Security is more than filtering input and escaping output (FIEO), and it's more than cross-site scripting (XSS) and cross-site request forgeries (CSRF). Security isn't even always black and white. In order to create a more secure user experience, we need to understand how people think. Perception is as important as reality, and meeting user expectations is a fundamental of good security.

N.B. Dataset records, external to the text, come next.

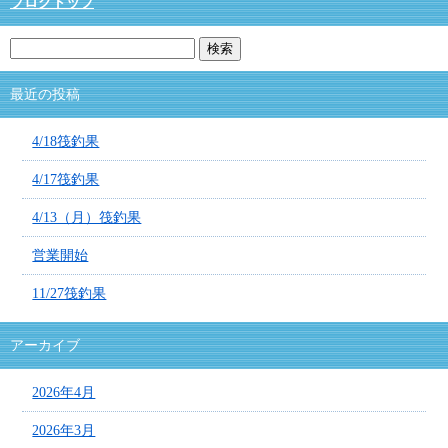
ブログトップ
最近の投稿
4/18筏釣果
4/17筏釣果
4/13（月）筏釣果
営業開始
11/27筏釣果
アーカイブ
2026年4月
2026年3月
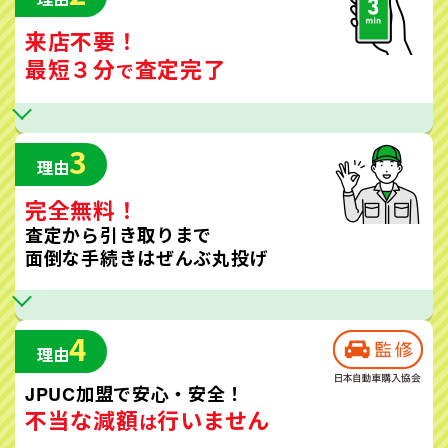
来店不要！
最短３分
査定完了
で
3
理由
完全無料！
査定から引き取りまで
面倒な手続きはぜんぶ丸投げ
4
理由
JPUC加盟で安心・安全！
不当な減額
行いません
は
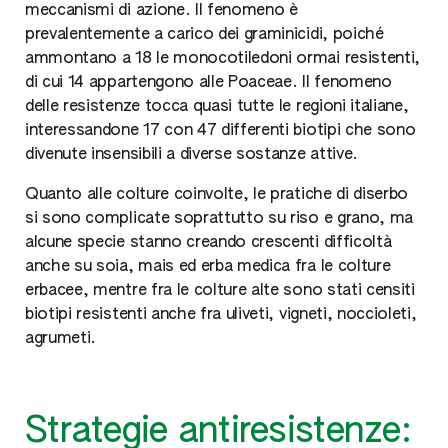
meccanismi di azione. Il fenomeno è
prevalentemente a carico dei graminicidi, poiché
ammontano a 18 le monocotiledoni ormai resistenti,
di cui 14 appartengono alle Poaceae. Il fenomeno
delle resistenze tocca quasi tutte le regioni italiane,
interessandone 17 con 47 differenti biotipi che sono
divenute insensibili a diverse sostanze attive.
Quanto alle colture coinvolte, le pratiche di diserbo
si sono complicate soprattutto su riso e grano, ma
alcune specie stanno creando crescenti difficoltà
anche su soia, mais ed erba medica fra le colture
erbacee, mentre fra le colture alte sono stati censiti
biotipi resistenti anche fra uliveti, vigneti, noccioleti,
agrumeti.
Strategie antiresistenze:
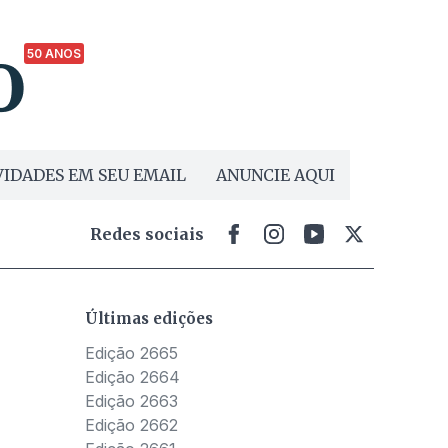
50 ANOS
IDADES EM SEU EMAIL
ANUNCIE AQUI
Redes sociais
Últimas edições
Edição 2665
Edição 2664
Edição 2663
Edição 2662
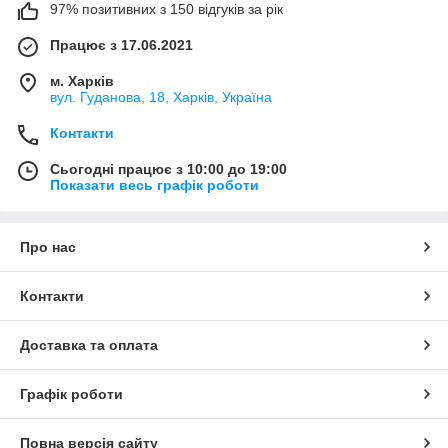
97% позитивних з 150 відгуків за рік
Працює з 17.06.2021
м. Харків
вул. Гуданова, 18, Харків, Україна
Контакти
Сьогодні працює з 10:00 до 19:00
Показати весь графік роботи
Про нас
Контакти
Доставка та оплата
Графік роботи
Повна версія сайту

Join Boston PHP and O’Reilly Author Chris Shiflett as we take you through a fascinating talk on the human behavior and social aspect of security. We’ll explore topics such as change blindness and ambient signifiers, and we’ll show some real-world examples that demonstrate the profound impact human behavior can have on security. If your a designer, developer, human interaction designer, you won’t want to miss this talk.
About Chris Shiflett:
Chris is no stranger to Boston PHP as he’s given two talks with us before in 2005 on PHP Security Audit HowTo and in 2006 on Zend Framework . We are fortunate to have him come back.
Chris is a web craftsman from Brooklyn, NY, and a founding member of Analog , where he works with some of the most talented people making things he loves, like Mapalong and Brooklyn Beta .
He blogs at shiflett.org , and can be found as @shiflett on Twitter. In 2007, he started PHP Advent , an annual Advent calendar for the PHP community. Since 2009, he’s been part of Studiomates , a co-working studio in Brooklyn.
He has authored and co-authored a few books — most notably Essential PHP Security and HTTP Developer’s Handbook. He sometimes writes articles for publications like Smashing Magazine, where he also serves on the editorial panel.
He has a love for sharing ideas speaking at conferences — like Webstock, OSCON, South by Southwest, and the Future of Web Apps. He attends events like Foo Camp, Kiwi Foo Camp, and the Microsoft Web Dev Summit.
On PHP Security...
During our initial interview with Chris he made a profound statement about web security with languages. "Out of all the programming language communities out there, the PHP community understands security the most."